Yeah T, make sure you have flash player installed... I'm sure that's what's wrong.
.



DeathTouch said:


> Do you use Koolmoves like I suggested or did you choose to use something else?


And yes, DT I did you Koolmoves to make it! Thanks for sugguesting it to me!
.


----------



## NecroBones (Feb 10, 2006)

What program did you use to create the .swf? I've been looking for a good flash editor to get started with.

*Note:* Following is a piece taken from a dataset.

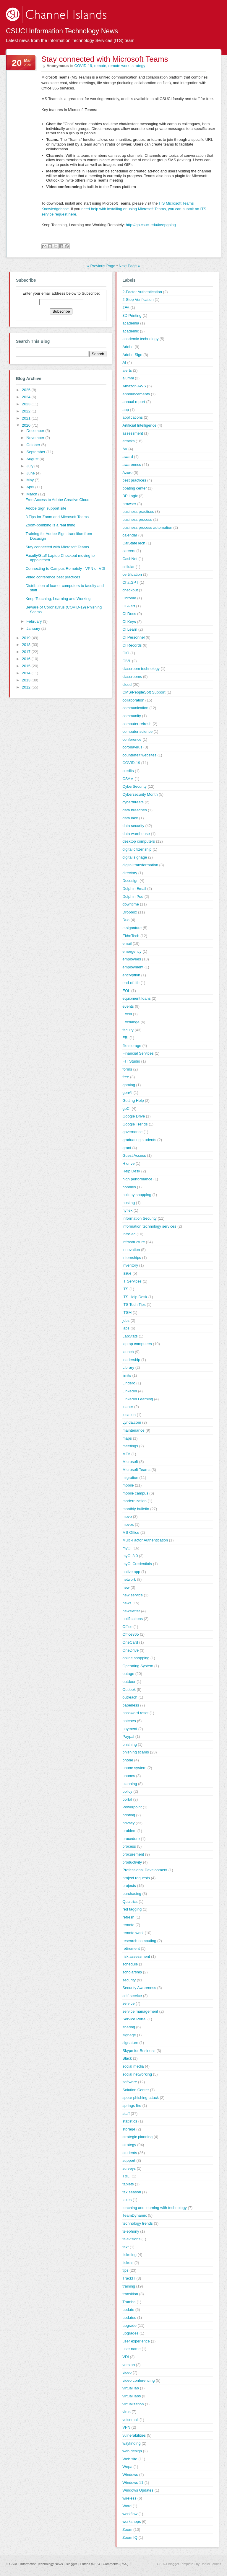 The height and width of the screenshot is (2576, 227). I want to click on 2018, so click(27, 644).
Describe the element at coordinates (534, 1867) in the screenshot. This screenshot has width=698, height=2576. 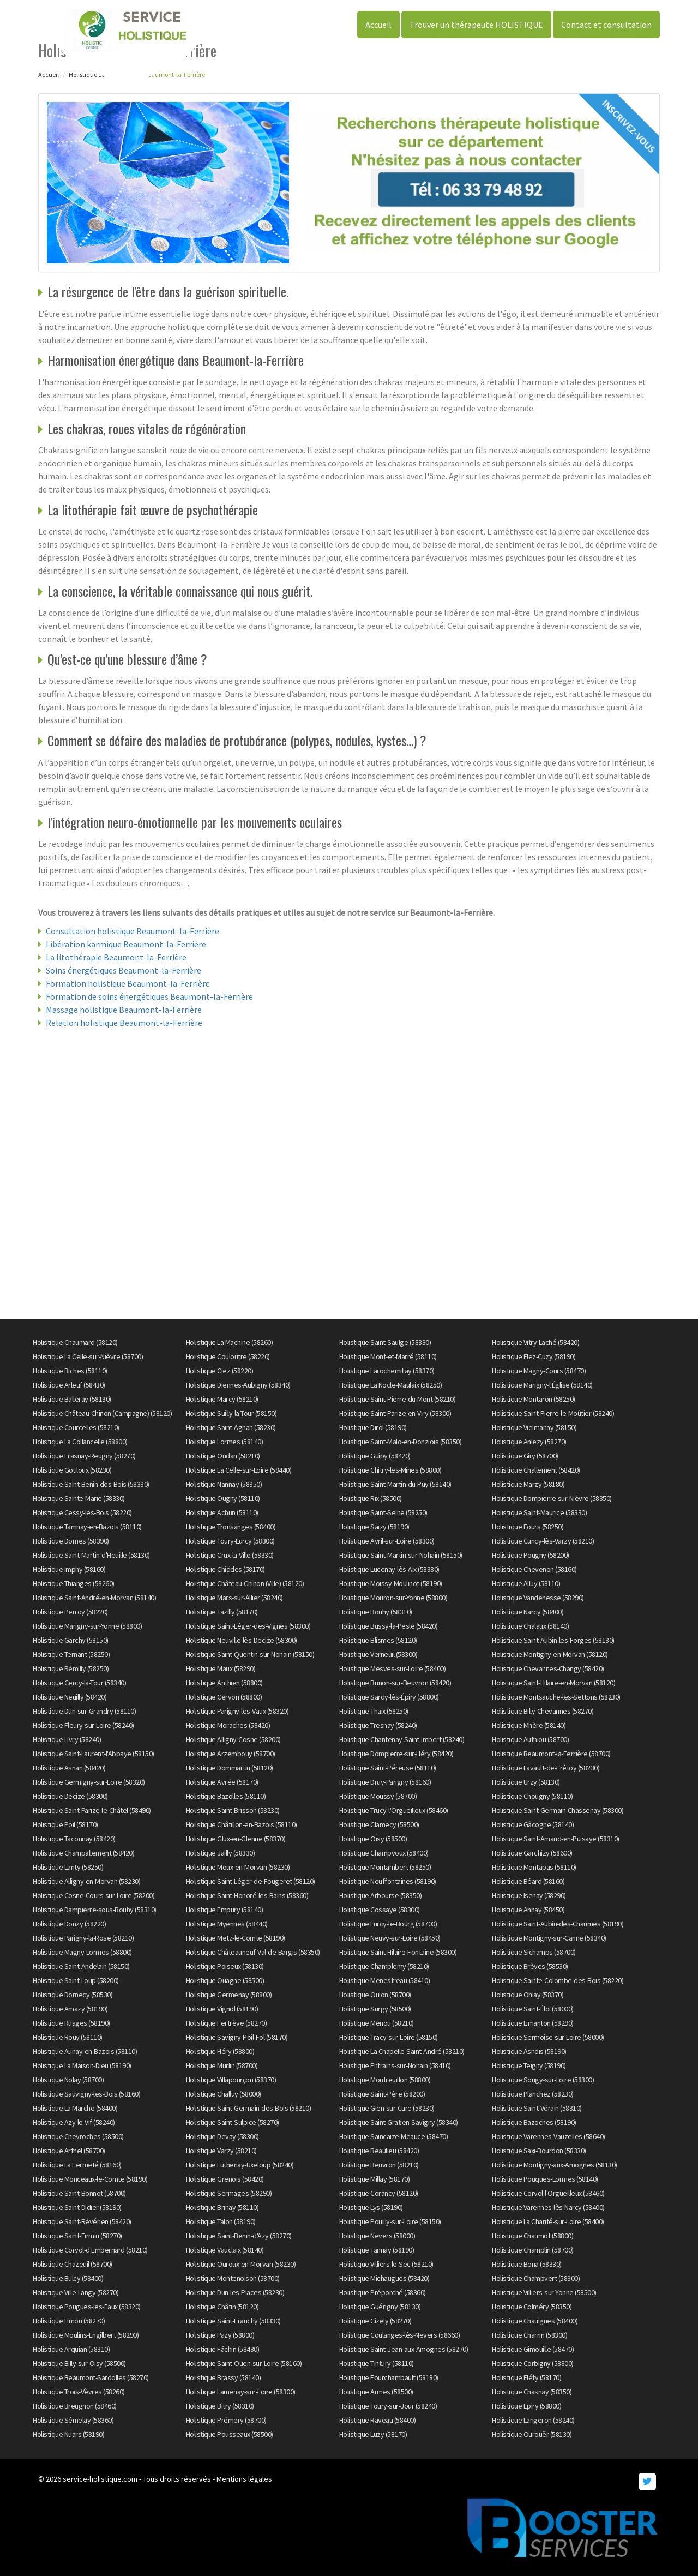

EDIT: Crap, didn't read the last sentence in the previous message... lol


----------



## DeathTouch (Sep 6, 2005)

Yea, I am updating mine as well. It is a nice program for what you pay for it. I am working to update my www.hauntseeker.com site and my www.nakedfrog.net site. I have the little ball going around my frog. Also had my friends little girl do the audio when your mouse goes over the frog, "the word frog", and the K in naked. Still working on it though.


----------



## Front Yard Fright (Dec 23, 2005)

Sounds cool DT...
I'd like to work a lot more with it and maybe even make my whole site flash...
But not at this time of year!
Got props to build and a whole haunt to set up!
.


----------



## SoCal Scare (Aug 3, 2007)

great intro FYF love the splatter at the end.


----------